Key Technical Details
- SQLite Integration: We used PDO (PHP Data Objects). The line new PDO(“sqlite:” . $dbFile) creates a file-based database instantly.
- Security: We used Prepared Statements ($stmt->prepare) for all SQL queries. This prevents SQL Injection attacks. We also used htmlspecialchars in the escape() function to prevent XSS (Cross-Site Scripting) attacks when displaying text.
- Routing: Instead of creating separate files for every page (e.g., create.php, edit.php), we used a single entry point (index.php) that changes the view based on the URL parameter ?action=.
Conclusion: Putting CRUD into Practice
Understanding the CRUD cycle is the first step toward building a robust Content Management System. This structure is incredibly beneficial for developers looking to create streamlined applications that handle data with precision.

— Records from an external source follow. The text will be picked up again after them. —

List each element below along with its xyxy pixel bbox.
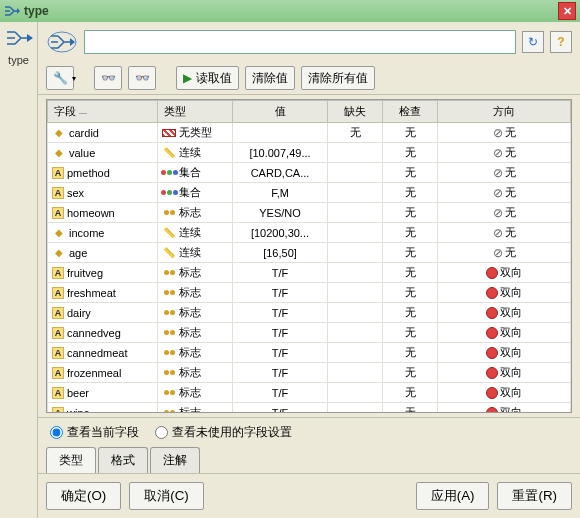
table-row[interactable]: ◆age📏连续[16,50]无⊘ 无	[48, 243, 571, 263]
col-missing[interactable]: 缺失	[328, 101, 383, 123]
refresh-icon[interactable]: ↻	[522, 31, 544, 53]
table-row[interactable]: Awine标志T/F无 双向	[48, 403, 571, 414]
col-direction[interactable]: 方向	[438, 101, 571, 123]
type-label: 连续	[179, 225, 201, 240]
table-row[interactable]: Afrozenmeal标志T/F无 双向	[48, 363, 571, 383]
check-cell: 无	[383, 343, 438, 363]
col-type[interactable]: 类型	[158, 101, 233, 123]
flag-icon	[162, 366, 176, 380]
svg-marker-0	[17, 8, 20, 14]
type-label: 标志	[179, 305, 201, 320]
clear-values-button[interactable]: 清除值	[245, 66, 295, 90]
missing-cell	[328, 183, 383, 203]
field-name: cannedveg	[67, 327, 121, 339]
table-row[interactable]: ◆income📏连续[10200,30...无⊘ 无	[48, 223, 571, 243]
value-cell: F,M	[233, 183, 328, 203]
field-name: frozenmeal	[67, 367, 121, 379]
table-row[interactable]: Acannedveg标志T/F无 双向	[48, 323, 571, 343]
both-direction-icon	[486, 347, 498, 359]
clear-all-values-button[interactable]: 清除所有值	[301, 66, 375, 90]
both-direction-icon	[486, 407, 498, 414]
table-row[interactable]: Adairy标志T/F无 双向	[48, 303, 571, 323]
missing-cell	[328, 323, 383, 343]
table-row[interactable]: Ahomeown标志YES/NO无⊘ 无	[48, 203, 571, 223]
table-row[interactable]: ◆value📏连续[10.007,49...无⊘ 无	[48, 143, 571, 163]
apply-button[interactable]: 应用(A)	[416, 482, 490, 510]
radio-view-unused[interactable]: 查看未使用的字段设置	[155, 424, 292, 441]
col-field[interactable]: 字段—	[48, 101, 158, 123]
continuous-icon: 📏	[162, 226, 176, 240]
flag-icon	[162, 326, 176, 340]
value-cell: T/F	[233, 343, 328, 363]
missing-cell	[328, 283, 383, 303]
both-direction-icon	[486, 367, 498, 379]
type-label: 标志	[179, 285, 201, 300]
missing-cell	[328, 223, 383, 243]
table-row[interactable]: Abeer标志T/F无 双向	[48, 383, 571, 403]
options-button[interactable]: 🔧▾	[46, 66, 74, 90]
window-title: type	[24, 4, 49, 18]
check-cell: 无	[383, 263, 438, 283]
view-toggle-2[interactable]: 👓	[128, 66, 156, 90]
read-values-button[interactable]: ▶读取值	[176, 66, 239, 90]
missing-cell: 无	[328, 123, 383, 143]
type-label: 连续	[179, 145, 201, 160]
table-row[interactable]: Afreshmeat标志T/F无 双向	[48, 283, 571, 303]
continuous-icon: 📏	[162, 146, 176, 160]
missing-cell	[328, 363, 383, 383]
reset-button[interactable]: 重置(R)	[497, 482, 572, 510]
col-check[interactable]: 检查	[383, 101, 438, 123]
field-name: freshmeat	[67, 287, 116, 299]
svg-marker-1	[27, 34, 33, 42]
expression-input[interactable]	[84, 30, 516, 54]
check-cell: 无	[383, 143, 438, 163]
key-icon: ◆	[52, 226, 66, 240]
value-cell	[233, 123, 328, 143]
direction-cell: 双向	[442, 325, 566, 340]
check-cell: 无	[383, 323, 438, 343]
table-row[interactable]: Acannedmeat标志T/F无 双向	[48, 343, 571, 363]
check-cell: 无	[383, 303, 438, 323]
prohibit-icon: ⊘	[493, 226, 503, 240]
string-icon: A	[52, 187, 64, 199]
string-icon: A	[52, 407, 64, 414]
missing-cell	[328, 343, 383, 363]
value-cell: [16,50]	[233, 243, 328, 263]
table-row[interactable]: Afruitveg标志T/F无 双向	[48, 263, 571, 283]
direction-cell: 双向	[442, 405, 566, 413]
check-cell: 无	[383, 183, 438, 203]
flag-icon	[162, 266, 176, 280]
prohibit-icon: ⊘	[493, 126, 503, 140]
field-name: cardid	[69, 127, 99, 139]
prohibit-icon: ⊘	[493, 186, 503, 200]
fields-table: 字段— 类型 值 缺失 检查 方向 ◆cardid无类型无无⊘ 无◆value📏…	[47, 100, 571, 413]
field-name: cannedmeat	[67, 347, 128, 359]
field-name: sex	[67, 187, 84, 199]
check-cell: 无	[383, 243, 438, 263]
col-value[interactable]: 值	[233, 101, 328, 123]
help-icon[interactable]: ?	[550, 31, 572, 53]
direction-cell: ⊘ 无	[442, 165, 566, 180]
tab-format[interactable]: 格式	[98, 447, 148, 473]
table-row[interactable]: Apmethod集合CARD,CA...无⊘ 无	[48, 163, 571, 183]
close-button[interactable]: ✕	[558, 2, 576, 20]
field-name: dairy	[67, 307, 91, 319]
table-row[interactable]: ◆cardid无类型无无⊘ 无	[48, 123, 571, 143]
value-cell: T/F	[233, 383, 328, 403]
direction-cell: 双向	[442, 345, 566, 360]
radio-view-current[interactable]: 查看当前字段	[50, 424, 139, 441]
view-toggle-1[interactable]: 👓	[94, 66, 122, 90]
check-cell: 无	[383, 383, 438, 403]
tab-type[interactable]: 类型	[46, 447, 96, 473]
string-icon: A	[52, 367, 64, 379]
direction-cell: ⊘ 无	[442, 185, 566, 200]
table-row[interactable]: Asex集合F,M无⊘ 无	[48, 183, 571, 203]
field-name: beer	[67, 387, 89, 399]
ok-button[interactable]: 确定(O)	[46, 482, 121, 510]
string-icon: A	[52, 387, 64, 399]
tab-annotate[interactable]: 注解	[150, 447, 200, 473]
check-cell: 无	[383, 283, 438, 303]
field-name: value	[69, 147, 95, 159]
cancel-button[interactable]: 取消(C)	[129, 482, 204, 510]
type-label: 标志	[179, 325, 201, 340]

As you dive deeper into the coding aspects, consider how a well-designed Content Management System can transform the way digital content is curated and delivered to your end-users. However, remember that power comes with responsibility; robust security measures are vital in any Content Management System to safeguard sensitive user data from potential vulnerabilities.